Azerbaijan’s banking regulator gave the country’s lenders a month to draw up plans to end what it described as chronic violations of prudential norms, promising to clamp down on those failing to meet requirements, according to a document seen by Bloomberg.
After 10 of 43 banks were already culled this year, the Financial Markets Supervisory Authority said in a letter sent to lenders on Aug. 15 that the industry continues to face significant risks and pressure because of the collapse in oil prices. It demanded that all the remaining banks come up with detailed plans by Sept. 15 to address the violations, saying it will show zero tolerance as it monitors their implementation.
The largest oil producer in the former Soviet Union after Russia and Kazakhstan rushed to purge weak banks and consolidate the rest of the financial industry in mid-January amid a crisis sweeping the economy, revoking the licenses of six lenders in a matter of weeks.
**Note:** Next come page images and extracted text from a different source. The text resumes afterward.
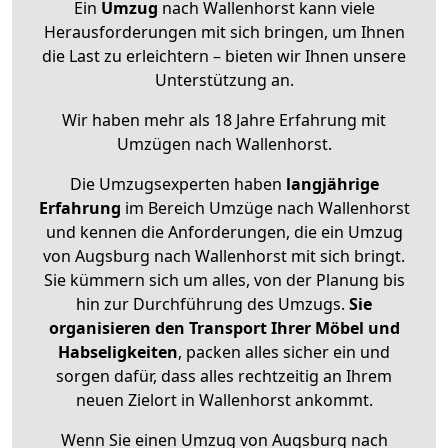
Ein
Umzug
nach Wallenhorst kann viele
Herausforderungen mit sich bringen, um Ihnen
die Last zu erleichtern – bieten wir Ihnen unsere
Unterstützung an.
Wir haben mehr als 18 Jahre Erfahrung mit
Umzügen nach
Wallenhorst
.
Die Umzugsexperten haben
langjährige
Erfahrung
im Bereich Umzüge nach Wallenhorst
und kennen die Anforderungen, die ein Umzug
von Augsburg nach Wallenhorst mit sich bringt.
Sie kümmern sich um alles, von der Planung bis
hin zur Durchführung des Umzugs.
Sie
organisieren den Transport Ihrer Möbel und
Habseligkeiten
, packen alles sicher ein und
sorgen dafür, dass alles rechtzeitig an Ihrem
neuen Zielort in Wallenhorst ankommt.
Wenn Sie einen Umzug von Augsburg nach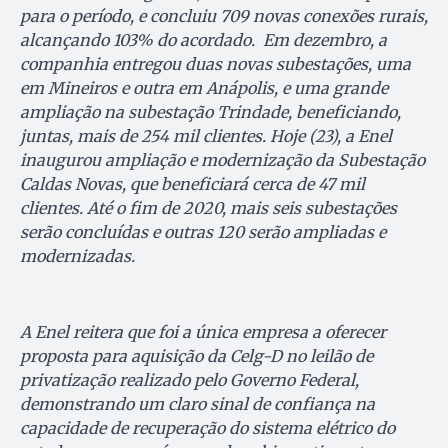
para o período, e concluiu 709 novas conexões rurais,
alcançando 103% do acordado. Em dezembro, a
companhia entregou duas novas subestações, uma
em Mineiros e outra em Anápolis, e uma grande
ampliação na subestação Trindade, beneficiando,
juntas, mais de 254 mil clientes. Hoje (23), a Enel
inaugurou ampliação e modernização da Subestação
Caldas Novas, que beneficiará cerca de 47 mil
clientes. Até o fim de 2020, mais seis subestações
serão concluídas e outras 120 serão ampliadas e
modernizadas.
A Enel reitera que foi a única empresa a oferecer
proposta para aquisição da Celg-D no leilão de
privatização realizado pelo Governo Federal,
demonstrando um claro sinal de confiança na
capacidade de recuperação do sistema elétrico do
The Financial Markets Supervisory Authority, which was established in February to take over from the central bank as the banking regulator, resumed the cleanup last month, shuttering four more lenders to “reduce risks in the banking sector, ensure financial sustainability and increase trust.”
Rufat Abbasov, an adviser to the regulator’s chief, declined to comment on the letter. Rufat Aslanli, head of the authority, met the heads and shareholders of the banks on Wednesday, according to a statement. They discussed the situation in the banking industry and the economy as a whole, as well as new trends and “supervisory measures” by the regulator.
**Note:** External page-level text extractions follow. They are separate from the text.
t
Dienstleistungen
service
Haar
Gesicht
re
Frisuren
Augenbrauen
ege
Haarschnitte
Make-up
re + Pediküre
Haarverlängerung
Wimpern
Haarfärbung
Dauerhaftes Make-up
The banks that had their licenses revoked in July failed to “classify their assets in accordance with law” and “set aside sufficient reserves to prevent possible damages,” Aslanli said at the time. The lenders also weren’t meeting the minimum capital requirement and presented false reports about their activities, he said.
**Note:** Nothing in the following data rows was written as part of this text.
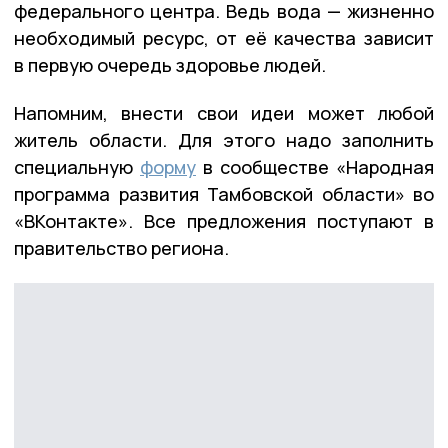
федерального центра. Ведь вода — жизненно
необходимый ресурс, от её качества зависит
в первую очередь здоровье людей.
Напомним, внести свои идеи может любой
житель области. Для этого надо заполнить
специальную
форму
в сообществе «Народная
программа развития Тамбовской области» во
«ВКонтакте». Все предложения поступают в
правительство региона.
The industry’s flaws and lapses have emerged as a key vulnerability for the economy that endured two devaluations last year, which ignited a frenzy on the foreign-exchange market as savers fled manat deposits. The currency crisis and an economic contraction of 3 percent in the first seven months are putting further pressure on asset quality and margins. The share of dollar savings is now at almost 80 percent of the total, according to S&P Global Ratings.
The central bank burned through more than two-thirds of its reserves last year to support the national currency before shifting to a managed free float in December. The manat lost more than half its value against the dollar last year.